During the hot summer of 1853 the Brownings sojourned at the Baths of Lucca. They returned to Florence in the autumn, and thence proceeded to Rome for the winter. Their stay in the latter city was somewhat prolonged, and their son, the little Robert, suffered from malaria, but seems to have rapidly recovered. During this stay in Rome Mrs. Browning became acquainted with Harriet Hosmer, the well-known American sculptor. Miss Hosmer was a favourite pupil of Gibson, and allowed to occupy a portion of the English sculptor's studio where, during work time, she might be found, "a compact little figure, five feet two in height, in cap and blouse, whose short, sunny, brown curls, broad brow, frank and resolute expression of countenance, gave one at the first glance the impression of a handsome boy" Naturally, Mrs. Browning informed Miss Mitford of the new acquaintance she had made, and that dear, prejudiced, insular-minded old lady wrote in a horrified tone to a correspondent, "Mrs. Browning has taken a fancy to an American female sculptor—a girl of 22—a pupil of Gibson, who goes with the rest of the fraternity of the studio to breakfast and dine at a café, and keeps her character!"

The Brownings returned to the quietude of their Florentine home, and during the remainder of the year made no history to speak of.
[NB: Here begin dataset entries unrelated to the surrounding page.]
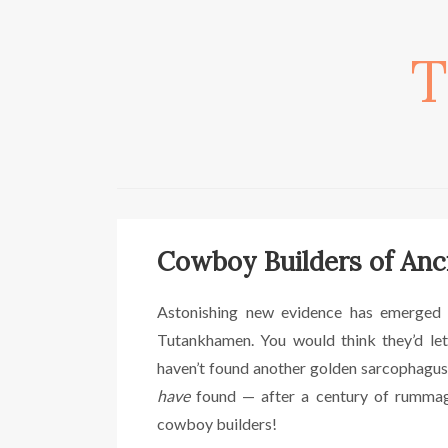
T
Cowboy Builders of Anc
Astonishing new evidence has emerged 
Tutankhamen. You would think they’d let
haven’t found another golden sarcophagus
have
found — after a century of rummag
cowboy builders!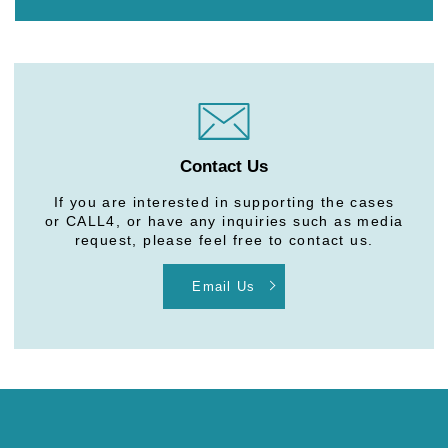
Contact Us
If you are interested in supporting the cases
or CALL4, or have any inquiries such as media
request, please feel free to contact us.
Email Us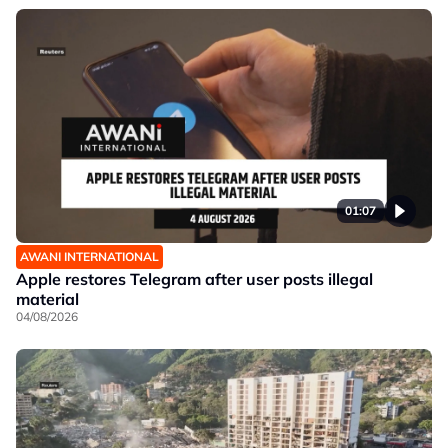
01:07
AWANI INTERNATIONAL
Apple restores Telegram after user posts illegal
material
04/08/2026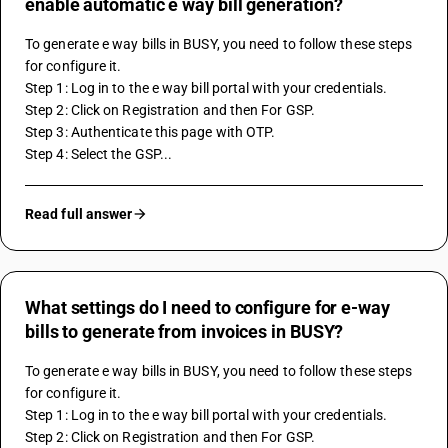
enable automatic e way bill generation?
To generate e way bills in BUSY, you need to follow these steps 
for configure it.
Step 1: Log in to the e way bill portal with your credentials.
Step 2: Click on Registration and then For GSP.
Step 3: Authenticate this page with OTP. 
Step 4: Select the GSP...
Read full answer
What settings do I need to configure for e-way
bills to generate from invoices in BUSY?
To generate e way bills in BUSY, you need to follow these steps 
for configure it.
Step 1: Log in to the e way bill portal with your credentials.
Step 2: Click on Registration and then For GSP.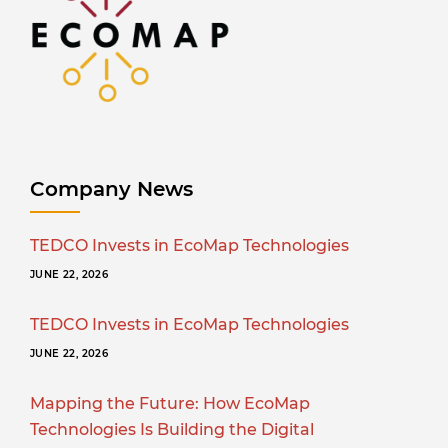
Company News
TEDCO Invests in EcoMap Technologies
JUNE 22, 2026
TEDCO Invests in EcoMap Technologies
JUNE 22, 2026
Mapping the Future: How EcoMap
Technologies Is Building the Digital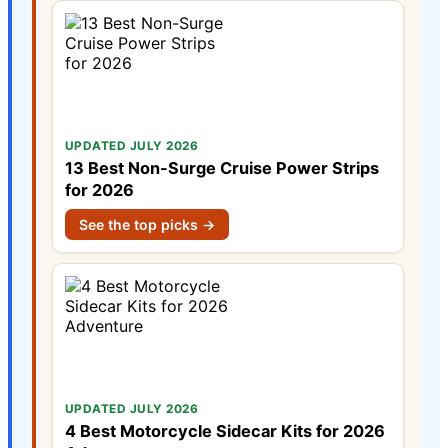
UPDATED JULY 2026
13 Best Non-Surge Cruise Power Strips
for 2026
See the top picks →
UPDATED JULY 2026
4 Best Motorcycle Sidecar Kits for 2026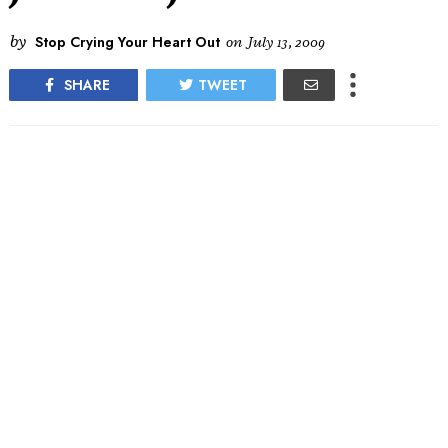
by
Stop Crying Your Heart Out
on
July 13, 2009
SHARE
TWEET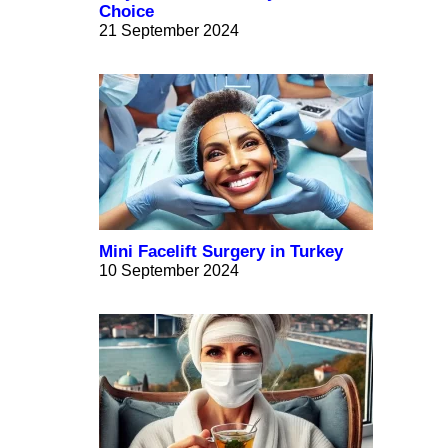
Choice
21 September 2024
Mini Facelift Surgery in Turkey
10 September 2024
In December, Miss Mitford speaks of having been advised by the poetess to try mesmerism for her health, which was now completely broken up, and on the 10th of the following January, 1855, the poor, kindly-hearted, if time-serving old lady, was released from her long suffering. The death of her old friend and correspondent must have been a severe blow for Mrs. Browning, but her hands and brain were now so full of her longest and most important poem that doubtless her sorrow was mitigated, if not stifled, by the excitement of the work's approaching completion.